A long time ago (but not so far away) I took a fancy to producing my own self-striping yarn. The principle is simple - you dye the yarn in REALLY long skeins so you end up with REALLY long color intervals. I had some slightly-prickly, natural gray, handspun suri alpaca that I thought would make a great pillow for propping my feet on. I wound it into one humongous skein using a warping board, and dyed one end brick red and the other steel blue, leaving gray in the middle. So far so good. Happily I knitted up a swatch. The stripes were not anywhere as wide as I had hoped (apparently you need to use REALLY REALLY long skeins) but the resulting narrow stripes would be attractive. To make a nice sturdy pillow fabric, I marked 20ss by 20 rows with thread, and threw the swatch in the wash with my jeans. The resulting fulled fabric was lovely and the colors didn't fade or run. All still good. I did some calculations for size to fit the pillow insert I already had, and launched into knitting. This is where the project stalled.

It was Boring. Really Boring. The project was shoved to the side over and over in favor of more interesting projects. Even when I did work on it, progress was slow. At times it would sit untouched in its basket for months. I gave up on the idea of ever making a second pillow cover (for which I had planned enough yarn) and finally muscled through to the finish. Production was painful, but at least I would have a really great pillow. At this point my only concern was that the trip through the wash might cause the fabric to shrink unequally with the swatch. Just in case, I threw the rectangle of fabric into the washer before sewing up the sides. As it went round and round in the washer, I dreamed happily of my very superior finished pillow. All the torturous hours of knitting such a small pillow cover would be so worth it!

Then I took the thing out of the wash. Despite the happy results of the swatch, the colors in the pillow cover had all run together into a bruise-colored mess. I cannot describe how awful it looked. (I couldn't even look at it long enough to take pictures.) I have no idea why the dyes in the swatch didn't run under the same conditions. Additionally, the edges had curled up and felted themselves into place in solid little rolls. A sane person would have given up at this point. It took a sharp pair of scissors and several hours of work to tease/tear apart these rolls. In hopes of salvaging the many hours of work, I threw the pillow cover into a vat of dark green dye. You can see from the picture above how far the result is from my initial intentions. I now have a somewhat ugly little pillow to show for all the angst.

At least Zach really likes it.

2 comments:

Laura said...

This is why Knitting machines were invented...

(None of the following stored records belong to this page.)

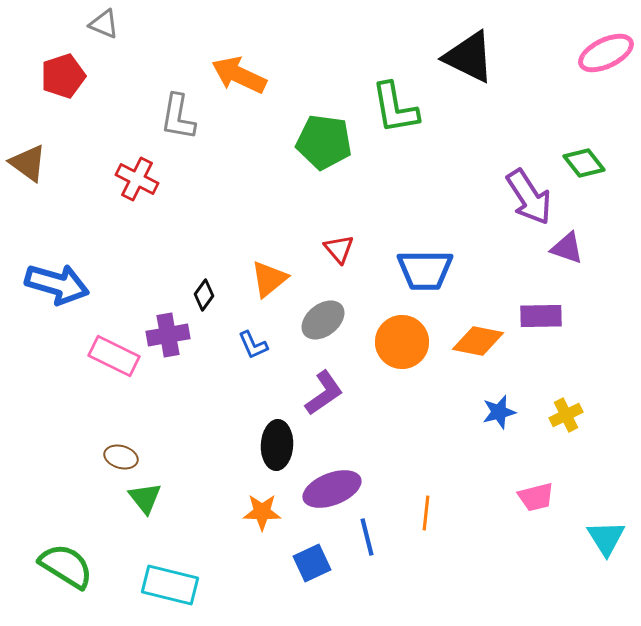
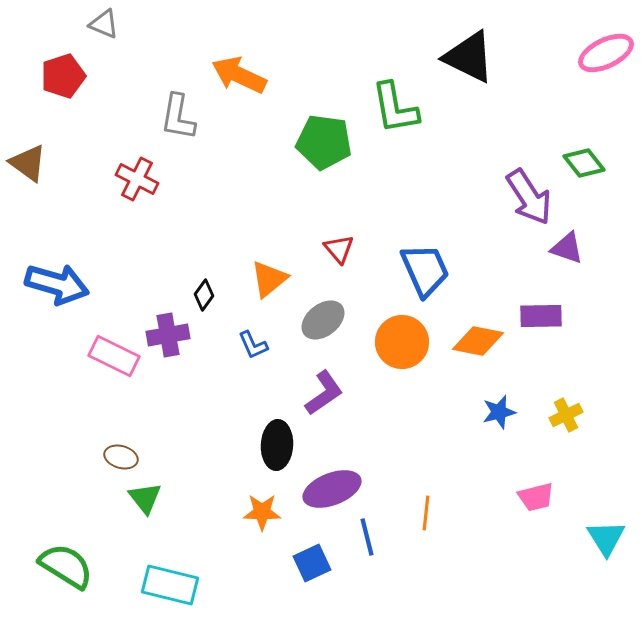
blue trapezoid: rotated 114 degrees counterclockwise
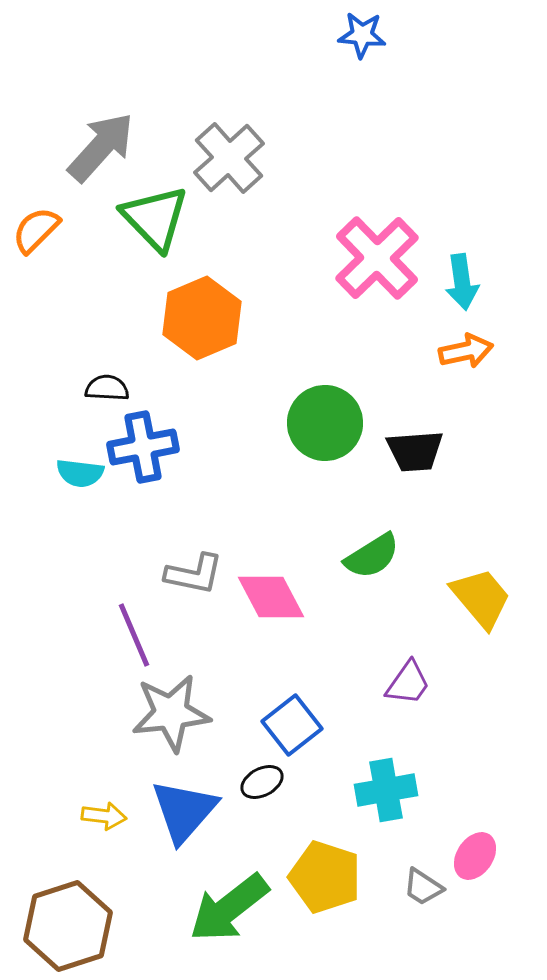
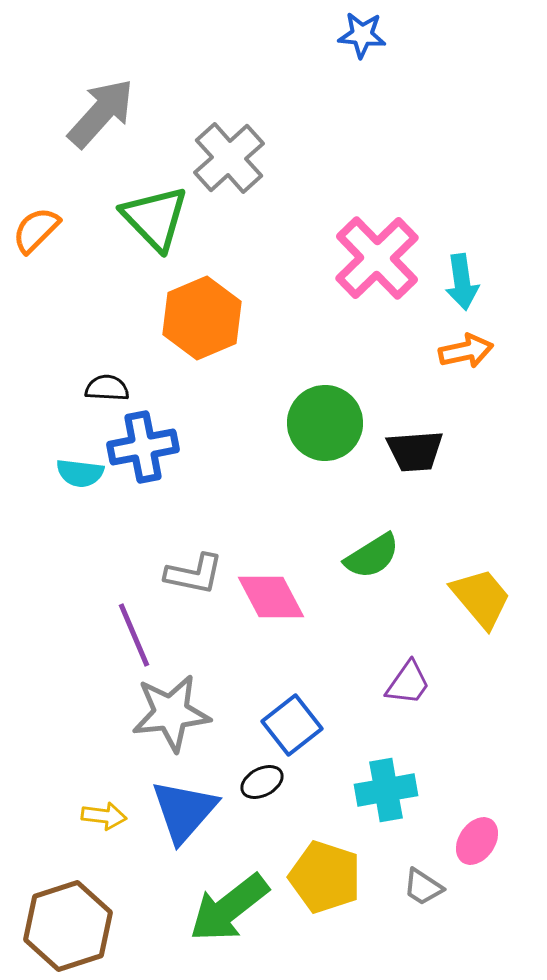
gray arrow: moved 34 px up
pink ellipse: moved 2 px right, 15 px up
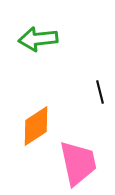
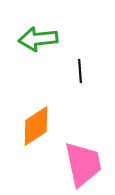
black line: moved 20 px left, 21 px up; rotated 10 degrees clockwise
pink trapezoid: moved 5 px right, 1 px down
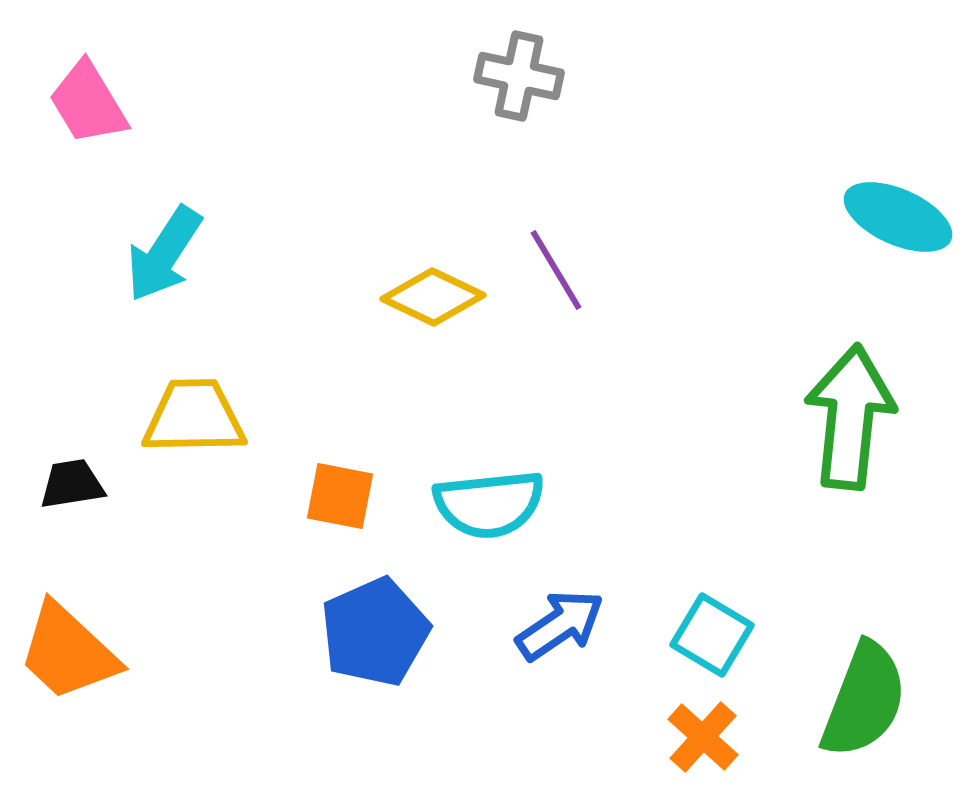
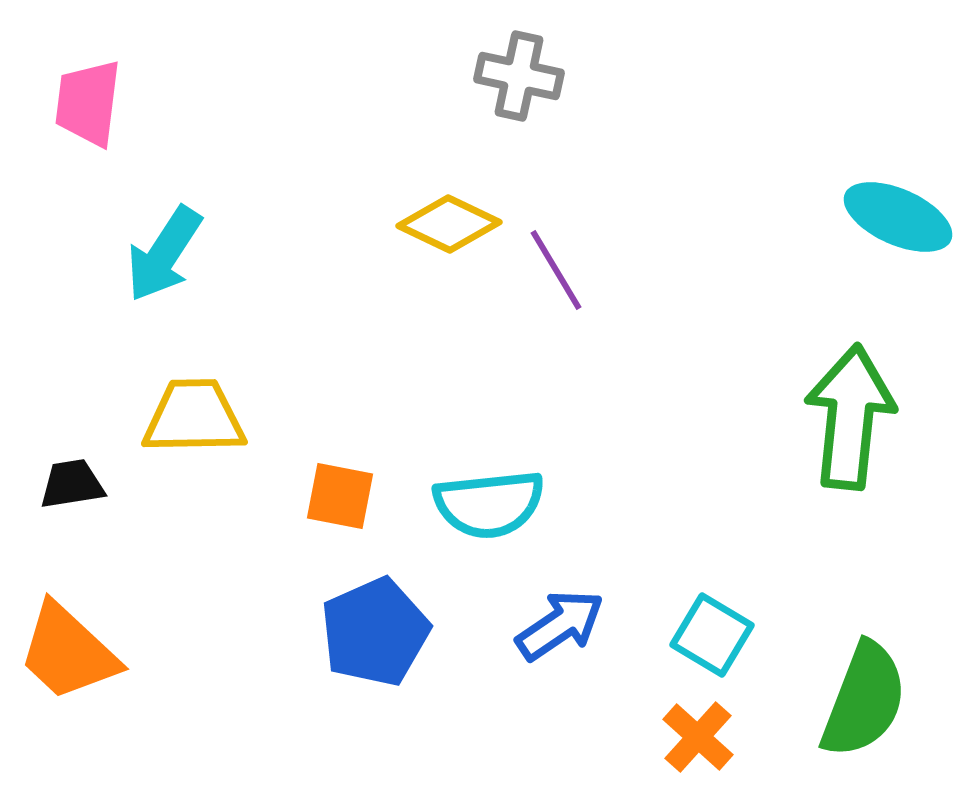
pink trapezoid: rotated 38 degrees clockwise
yellow diamond: moved 16 px right, 73 px up
orange cross: moved 5 px left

Too bad about the color running - don't know why that would have happened in the finished piece, and not the swatch, unless there was enough water with the swatch to dilute the dye to nothingness.

Sharon said...

Boy, you are tenacious! You did get a pillow out of it, or I mean Zach got a pillow out of it. I'm sure he's very pleased with the results, though I must say that was a convoluted journey.